For many years, the way that we listened to our clients fell into two camps: either we conducted some sort of survey, or we sent out someone to ask questions. Now, both of these approaches are valuable, and both can be used to fulfil different objectives. However, whilst the focus on formal feedback remains vital for an in-depth understanding of our clients, with the increased pace of change in all markets, firms have turned to supplementing these formal approaches with informal feedback.
In this article, we think about how best to capture and use informal feedback, how it can help drive real-time decision making, shift mindsets and supplement more formal programmes.
What happens to all the informal feedback?
Whilst firms have historically focused on formal feedback, there is a growing move to do more with informal feedback. Whether that be a conversation that someone has had at the start of a meeting, or a passing comment in an email,
these informal snippets can be incredibly insightful, but often they go no further than the ears of the person that heard them.
If all these informal feedback nuggets were collected and processed manually, the volume of data would be overwhelming. This means that many firms just don’t collect any of it. However,
What informal sources of feedback are there?
Pretty much anything that we hear or read from a client outside of a formal “client listening programme” can be informal feedback. The key to knowing whether it is, or isn’t, something that needs to be gathered really lies with what we are looking to achieve and what we want to find out about. Sadly, so many firms don’t do this with their formal programmes, making the next step nigh on impossible.
How can we get on top of informal feedback?
Knowing what we want to gather doesn’t solve the problem of what to do with it all: here we give our top tips to dealing with informal data.
The starting point is to educate those people who are interacting with clients about why informal feedback is valuable and explain how it can supplement a formal programme. Perhaps you could create a traffic light system within your firm to categorise topics: from those you always want to capture information on, through to those that are less important. Once you are clear on where and how informal feedback could support your firm, you can implement a process to capture this information and to start to analyse patterns from it.
For firms to properly make use of feedback, they need to have a culture of gathering and acting on feedback . As with so many things, shifting from (or indeed to) a culture of formal feedback, to one of formal and informal feedback, can require significant behaviour change within the organisation. As with all change programmes, it will be important that everyone is brought along and that you have buy-in from the top.

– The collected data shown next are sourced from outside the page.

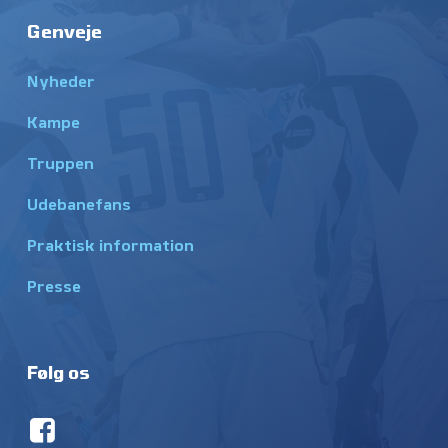
Genveje
Nyheder
Kampe
Truppen
Udebanefans
Praktisk information
Presse
Følg os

There are things that you can do to create a culture where feedback is welcomed, and this is crucial if you move to a real-time model. Often the trick is to start small and work up. Start with the open doors. Use positive feedback, or reframe constructive feedback, to demonstrate how it is being used to grow the firm.
3. Use AI.
As we alluded to earlier on, the problem with informal feedback is that it isn’t self-contained. Even large formal programmes which are self-contained come with health warnings. The time it takes to read across numerous reports can slow down the process from gathering to acting. However, when you introduce multiple sources and large numbers of clients, it is easy to see how “real-time” might become an aspiration rather than a realistic target.
There are ways that a firm can use informal feedback without technology, and technology will only work if the data that is going in is any good. The age old “rubbish-in, rubbish-out” problem of CRMs comes to mind. BUT, if your firm has done its homework, then AI can be used to make sense of the data.
Client Talk offers AI solutions powered by My Customer Lens. Using AI, it is possible to bring together different sources of informal data to produce real-time solutions for firms. This data can be used to help drive strategy in a way that a survey conduced 12 months ago can no longer achieve. It can also help give a voice to those clients that perhaps don’t, and who will never, form part of a formal client listening programme. Of course, AI has its limitations, but understanding early on what trends are, or what is perhaps on a downward trajectory, can enable conversations internally much sooner than might otherwise have been the case.
Another health warning, whilst a fancy dashboard will impress some people, it won’t create change or support decision making if it isn’t something that people engage with. Professional services firms that value client feedback, and which make a concerted effort to collect it on a regular basis, have always come out on top. Dashboards and AI can be powerful tools for change, but at the heart of this approach is a mindset and a culture that needs work and needs nurturing.